The End of Vikings and Mayans

Vikings settled in Greenland and grew up to 6,000 over the centuries, but they came to an unclear end in the 16th century, leaving the island country vacant for 100 years. New research suggests one reason for this decline was the bottoming out of their economy, meaning the world stopped asking for walrus ivory.

Matthew Gabriele writes, “Specifically, the Greenland settlements built their economy around the trade in walrus tusks (ivory) and supplied maybe up to 80% of the ivory items for most of Europe between the 12th-15th centuries.”

Some thought the ivory used in medieval luxury items was from elephants, but this research argues that elephant ivory was rare and expensive.
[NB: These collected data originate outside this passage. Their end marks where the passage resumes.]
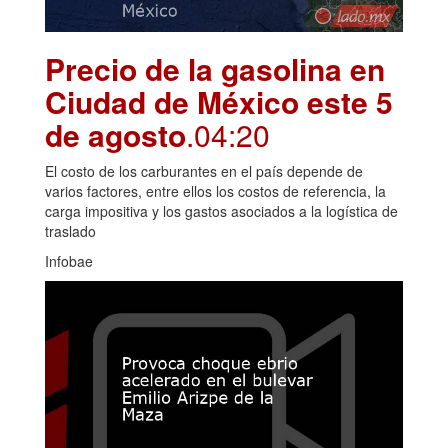
Precio de la gasolina en
Ciudad de México este 5
de agosto
.04:20
El costo de los carburantes en el país depende de
varios factores, entre ellos los costos de referencia, la
carga impositiva y los gastos asociados a la logística de
traslado
Infobae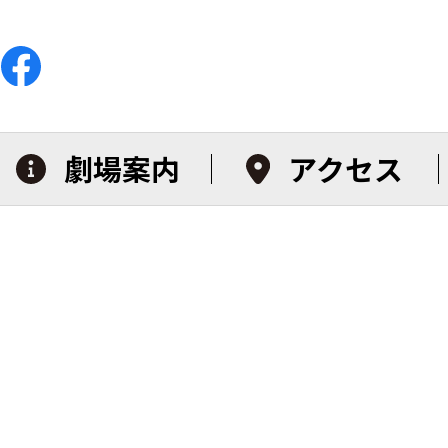
劇場案内
アクセス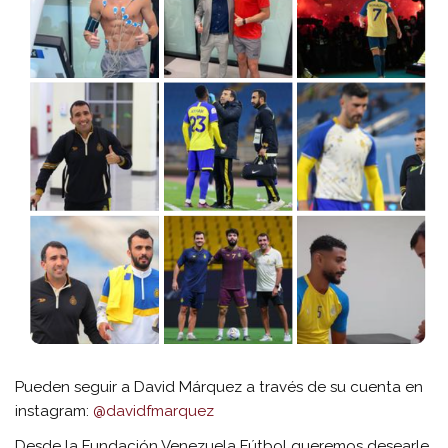
Pueden seguir a David Márquez a través de su cuenta en
instagram:
@davidfmarquez
Desde la Fundación Venezuela Fútbol queremos desearle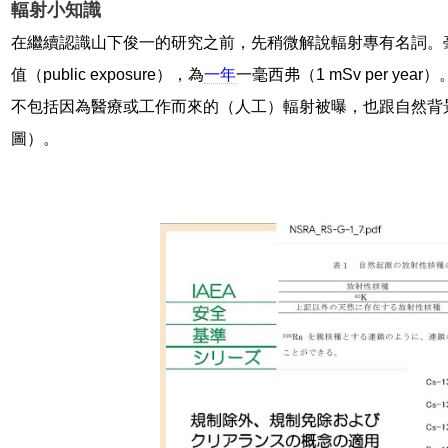
輻射小知識
在繼續認識山下俊一的研究之前，先稍微解說輻射專有名詞。
值（public exposure），為
一年
一毫西弗（1 mSv per y
不包括因為醫療或工作而來的（人工）輻射被曝，也跟自然背
圖）。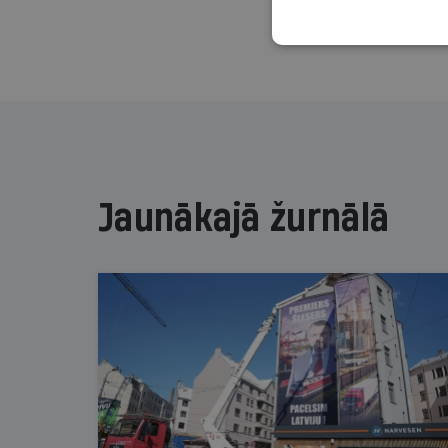
Jaunākajā žurnālā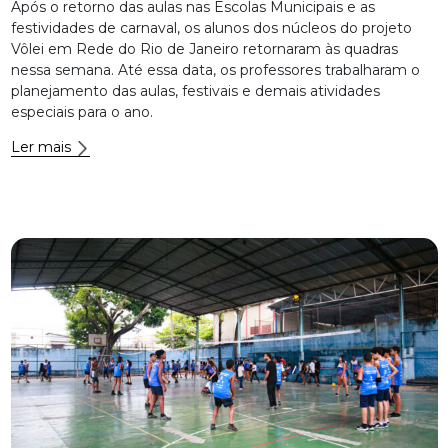
Após o retorno das aulas nas Escolas Municipais e as
festividades de carnaval, os alunos dos núcleos do projeto
Vôlei em Rede do Rio de Janeiro retornaram às quadras
nessa semana. Até essa data, os professores trabalharam o
planejamento das aulas, festivais e demais atividades
especiais para o ano.
Ler mais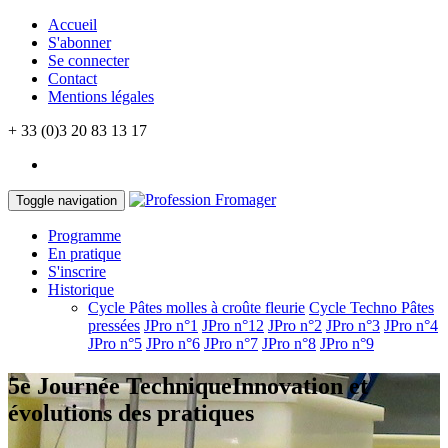
Accueil
S'abonner
Se connecter
Contact
Mentions légales
+ 33 (0)3 20 83 13 17
Toggle navigation
Programme
En pratique
S'inscrire
Historique
Cycle Pâtes molles à croûte fleurie
Cycle Techno Pâtes
pressées
JPro n°1
JPro n°12
JPro n°2
JPro n°3
JPro n°4
JPro n°5
JPro n°6
JPro n°7
JPro n°8
JPro n°9
5e Journée Technique
Innovation et
évolutions des pratiques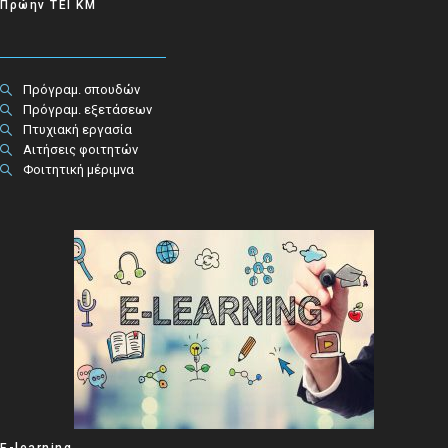
Πρώην ΤΕΙ ΚΜ
Πρόγραμ. σπουδών
Πρόγραμ. εξετάσεων
Πτυχιακή εργασία
Αιτήσεις φοιτητών
Φοιτητική μέριμνα
E-learning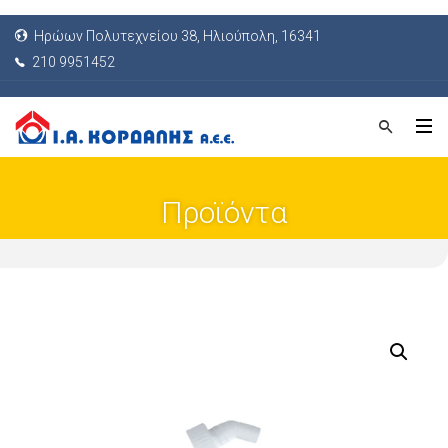
Ηρώων Πολυτεχνείου 38, Ηλιούπολη, 16341
210 9951452
Προϊόντα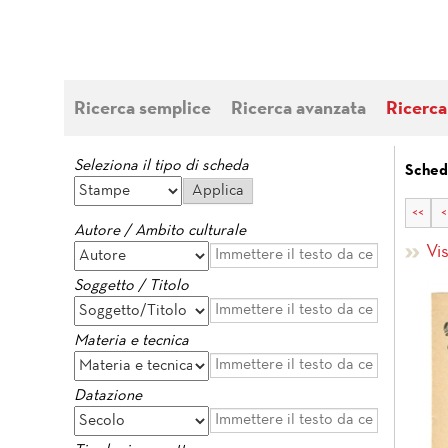
Ricerca semplice
Ricerca avanzata
Ricerca
Seleziona il tipo di scheda
Sched
<<
<
Autore / Ambito culturale
Vi
Soggetto / Titolo
Materia e tecnica
Datazione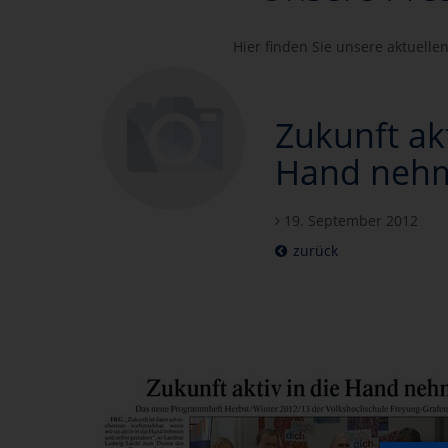
Hier finden Sie unsere aktuell
Zukunft akt
Hand neh
19. September 2012
zurück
The more affordable ivory came from walruses. But this market dried up when the Black Death killed 60% of Europe.

Gabriele also writes about research into the collapse of the Mayan civilization. A paper published in Science this month says a 200-year drought crushed the Mayan empire, to which Gabriele says it’s more complicated than that and we already that part.

“Most likely, it was a number of factors that caused the decline, with the environment being only 1 of them. And this is what can happen when STEM fields ignore the humanities and social sciences. They too often ‘rediscover’ something that other scholars have known for some time.”

We all have our blind spots, don’t we?

4 thoughts on “The End of Vikings and Mayans”

  1. I find this article puzzling. I read years ago that the bulk of the ivory used in Europe during that period came from Greenland walruses. The trade routes to the east had been blocked by the Muslims; Greenland prospered. When the trade opened up again, Greenland languished.

    1. Perhaps that was one trend or interpretive camp that the author wasn’t as familiar with. It goes along with the second article … oops, I didn’t like to the second one. Sorry.

  2. Here’s the abstract from the Walrus Ivory study.

    The importance of the Atlantic walrus ivory trade for the colonization, peak, and collapse of the medieval Norse colonies on Greenland has been extensively debated. Nevertheless, no studies have directly traced medieval European ivory back to distinct Arctic populations of walrus. Analysing the entire mitogenomes of 37 archaeological specimens from Europe, Svalbard, and Greenland, we here discover that Atlantic walrus comprises two monophyletic mitochondrial (MT) clades, which diverged between 23 400 and 251 120 years ago. Our improved genomic resolution allows us to reinterpret the geographical distribution of partial MT data from 306 modern and nineteenth-century specimens, finding that one of these clades was exclusively accessible to Greenlanders. With this discovery, we ascertain the biological origin of 23 archaeological specimens from Europe (most dated between 900 and 1400 CE). These results reveal a significant shift in trade from an early, predominantly eastern source towards a near exclusive representation of Greenland ivory. Our study provides empirical evidence for how this remote Arctic resource was progressively integrated into a medieval pan-European trade network, contributing to both the resilience and vulnerability of Norse Greenland society.

  3. Now that you’ve set me looking, I found this 2012 book, “The Last Vikings: The Epic Story of the Great Norse Voyagers” by Kirsten A. Seaver, says breaking the monopoly on Muslim trade of elephant tusks wasn’t the reason for the decine in using walrus ivory nor was it market forces. She says it was still valuable and people wanted it, but what little evidence they have points to the source of the ivory dying off.